In the microscale BVP of a multiscale analysis, it is common to write the microscale field, \mathbf{u}_{\mu}, as
\mathbf{u}_{\mu} = \mathbf{u}_{M} + \operatorname{Grad}\left(\mathbf{u}_{M}\right)\left(\mathbf{x}-\mathbf{x}_{c}\right) + \tilde{\mathbf{u}}\implies A\left(\mathbf{u}_{\mu}\right)=b,
where \mathbf{u}_{M} is the equivalent field in the macroscale. This is done because it simplifies application of boundary conditions to the microscaçe BVP. One example is the linear BC, which dictates that the fluctuation field, \tilde{\mathbf{u}}, must be zero on the microscale boundary. Thus, I can create a function space for \tilde{\mathbf{u}} and just correct it using the linear expression to apply on the constitutive model.
Actually, I’ve solved the problem (I do not know if it is the best option): I’ve added a correction,
u_M = Constant([0.0, 0.0, 0.0])
Grad_uM = Constant([[0.0, 0.0, 0.0], [0.0, 0.0, 0.0], [0.0, 0.0, 0.0]])

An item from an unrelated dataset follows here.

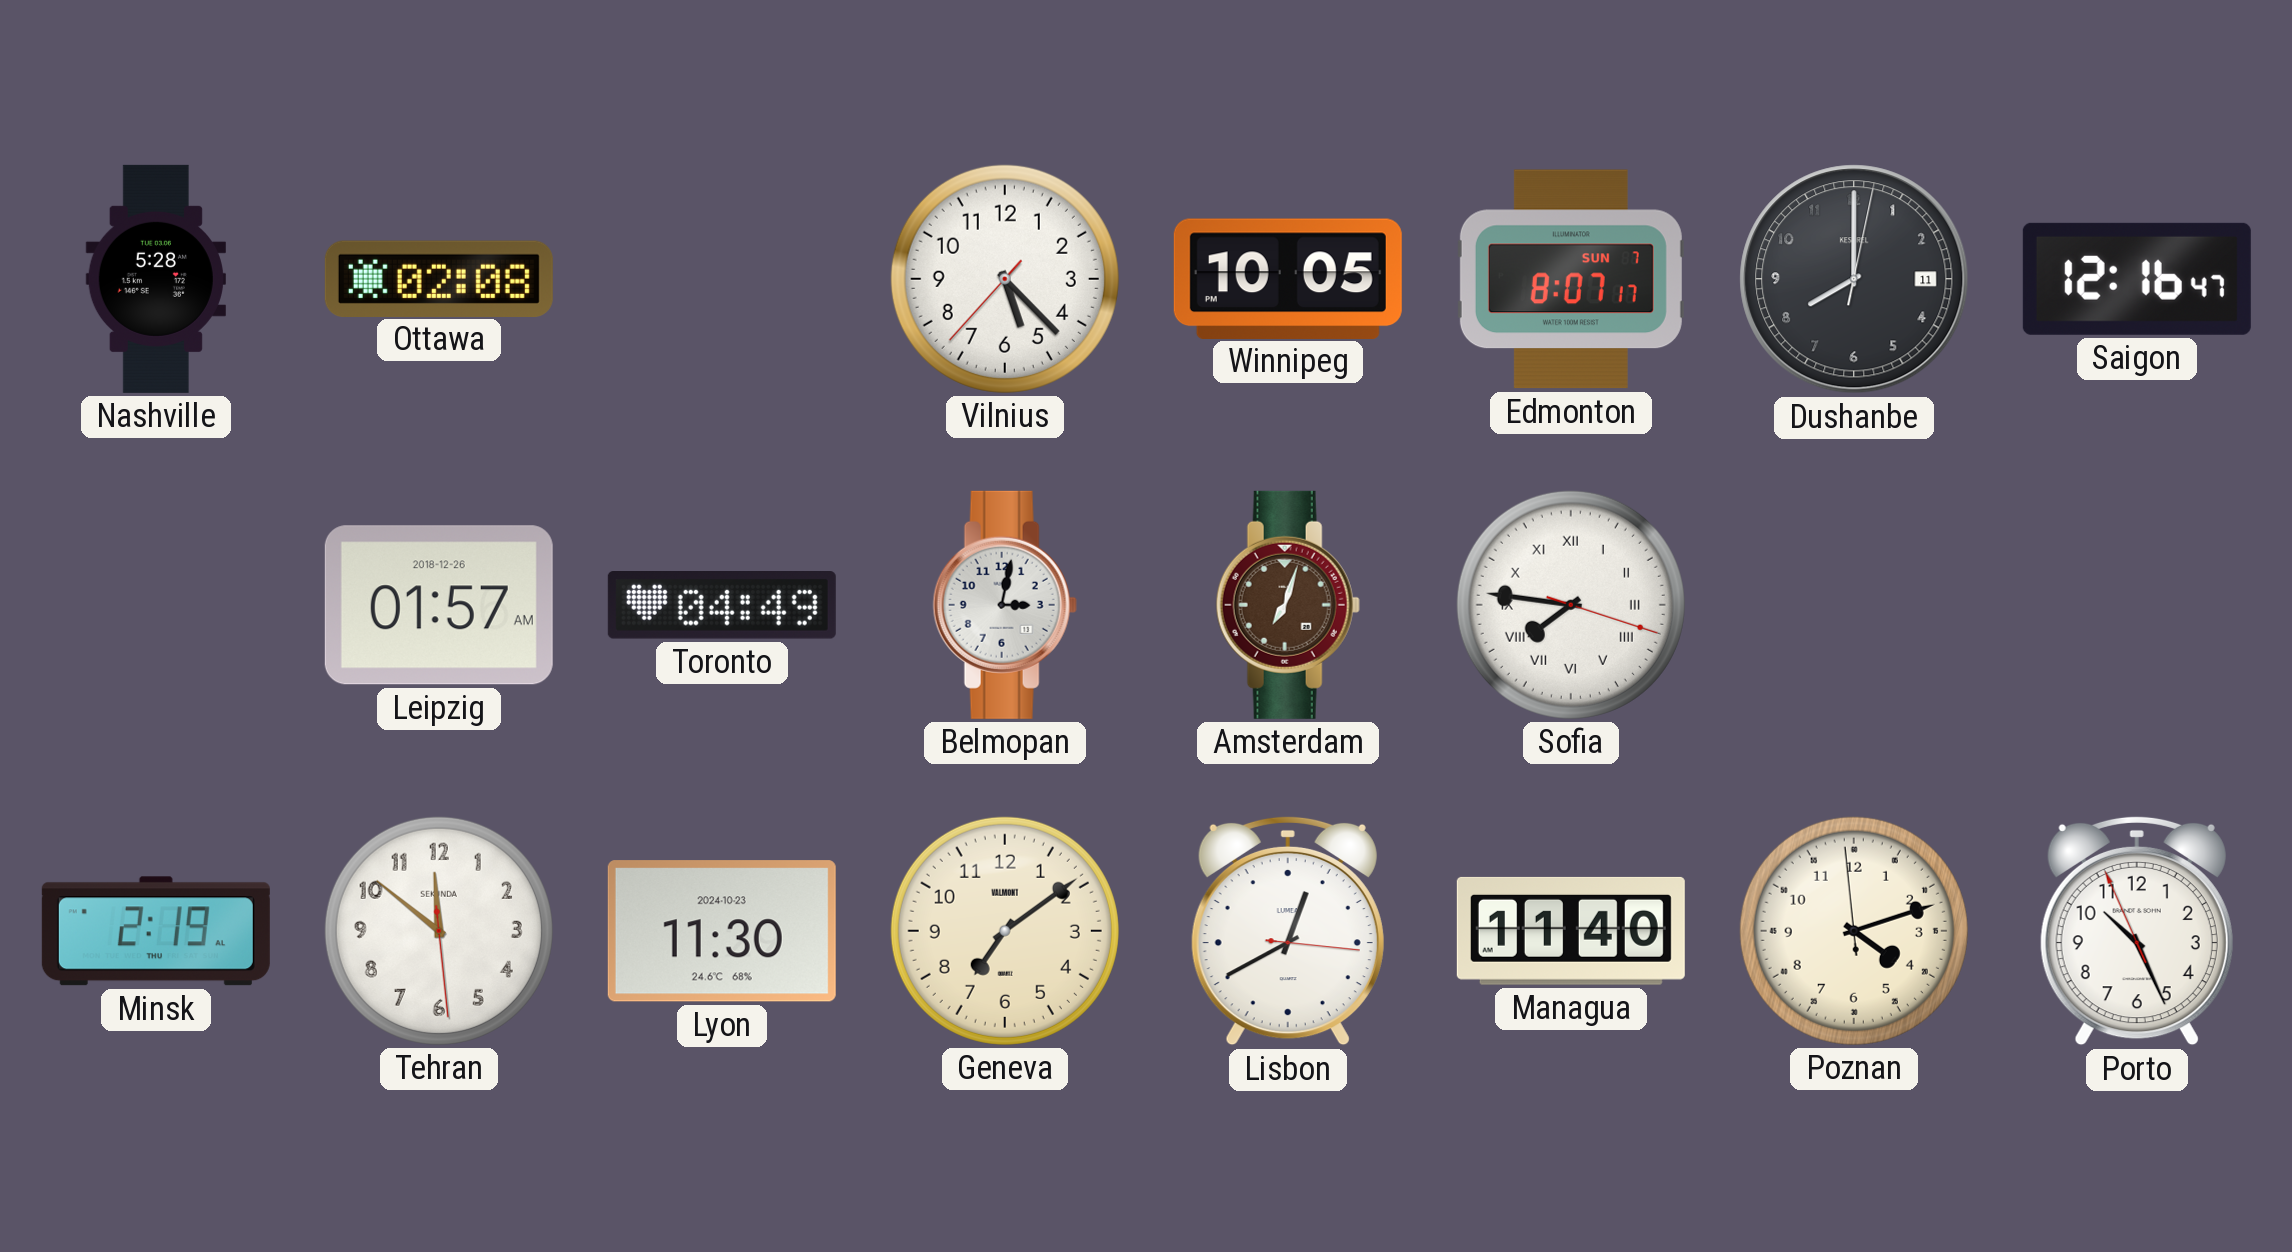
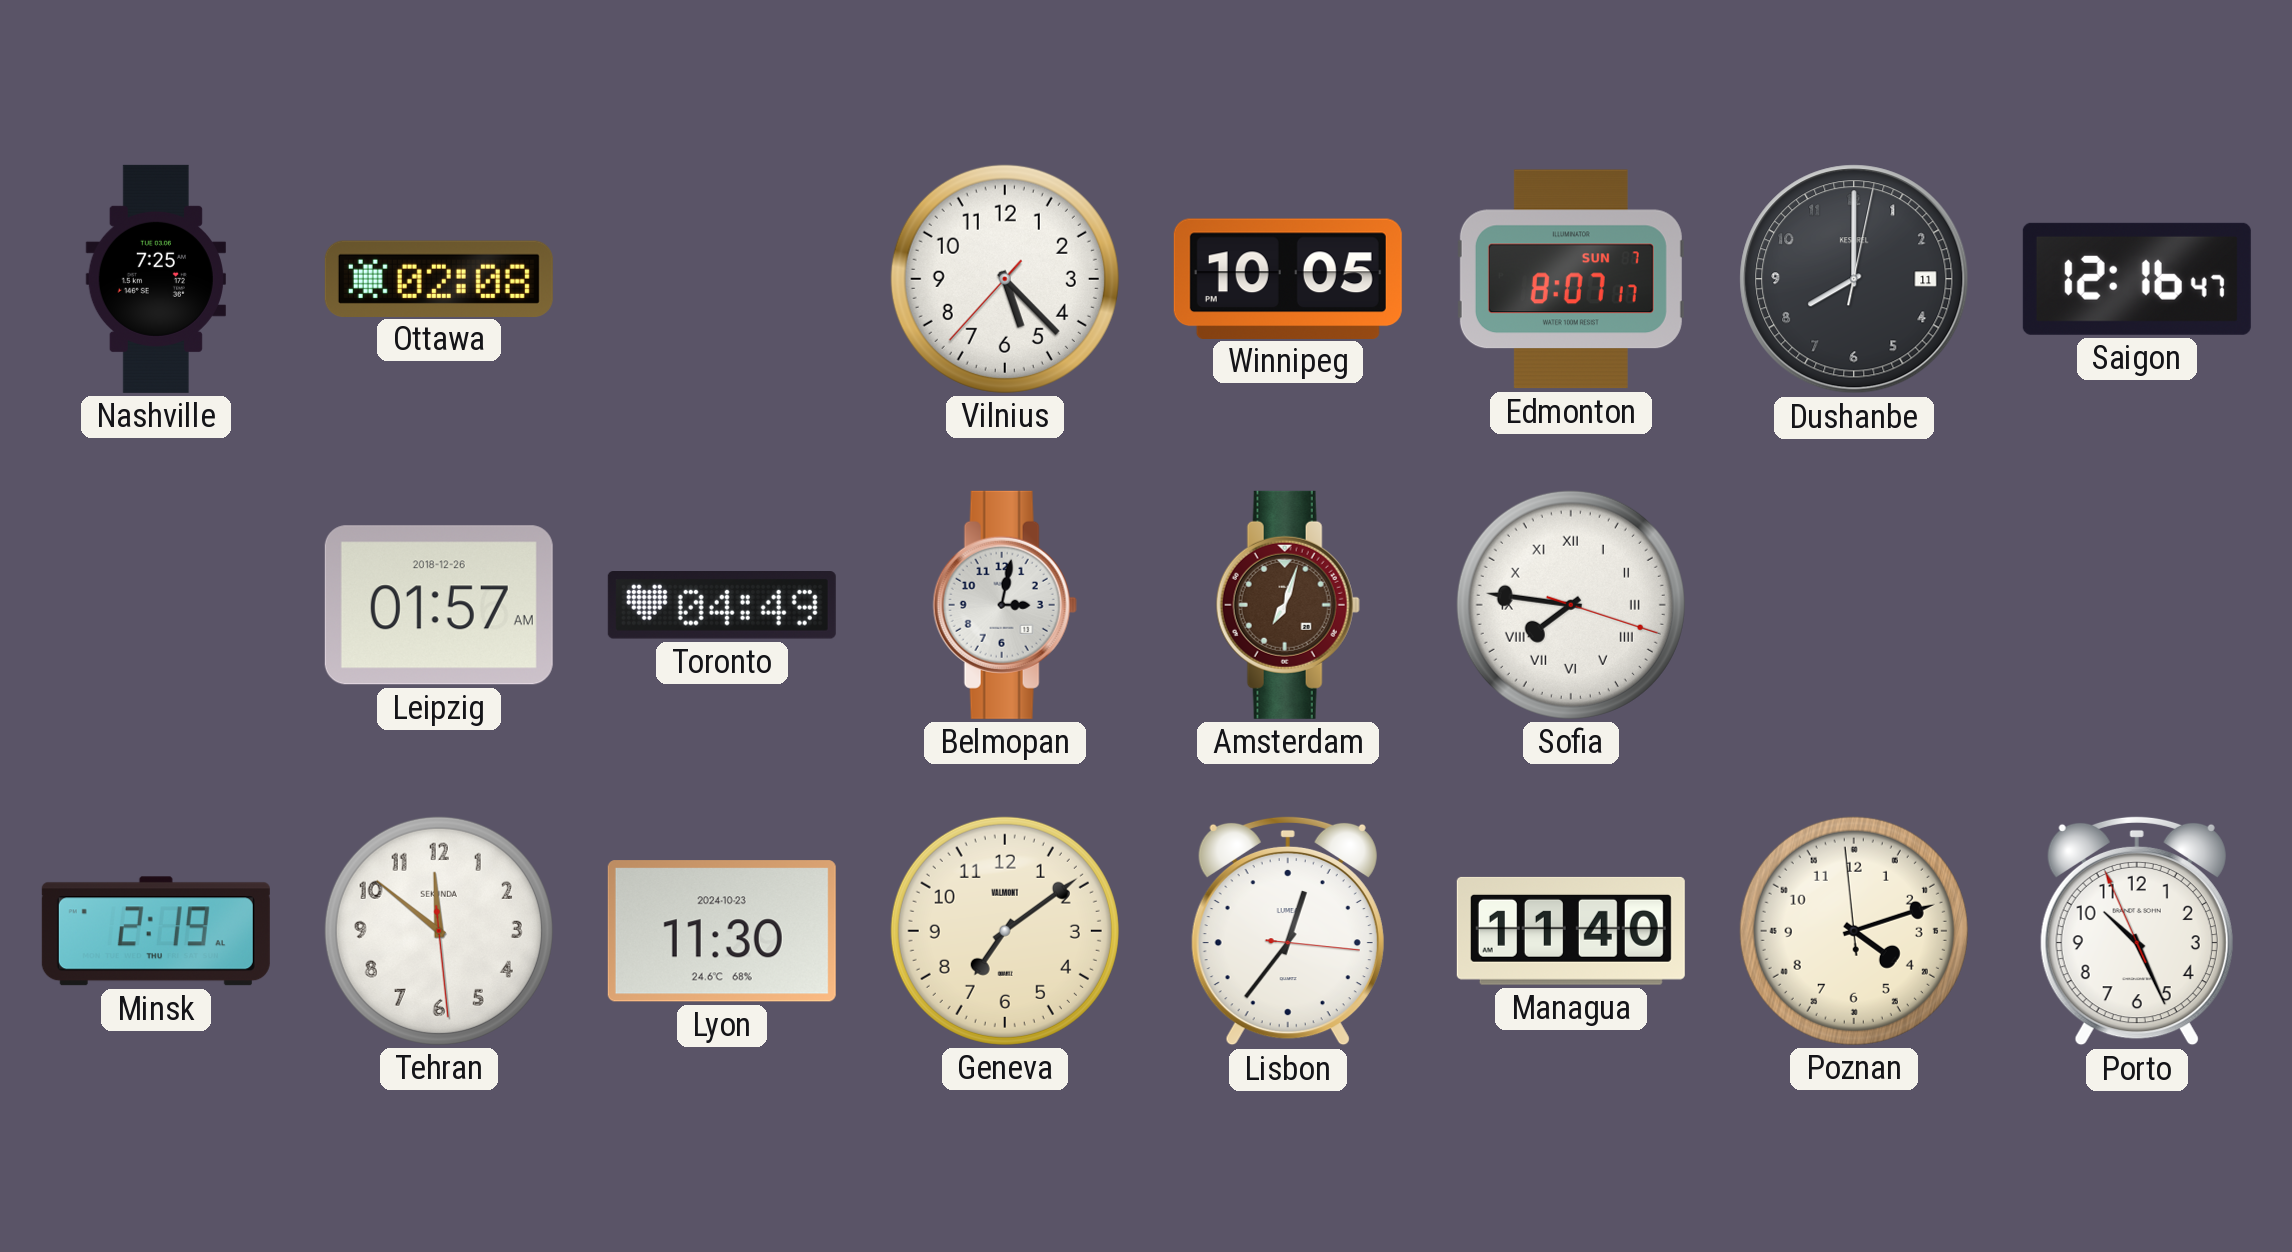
Nashville: 5:28 -> 7:25
Lisbon: 12:40 -> 12:36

correction = u_M + dot(Grad_uM, x - x_c)
I’ve also created an user expression that I can interpolate during post-processing to save the full field, \mathbf{u}_{\mu}. The results were validated and are indeed correct.
After solving this problem, I moved to the periodic boundary condition, but I’m struggling to apply DirichletBC to one single node. For which, I created another topic here in the forum (How to apply boundary conditions to a single node in dolfin?). Thanks for your interest in my problem.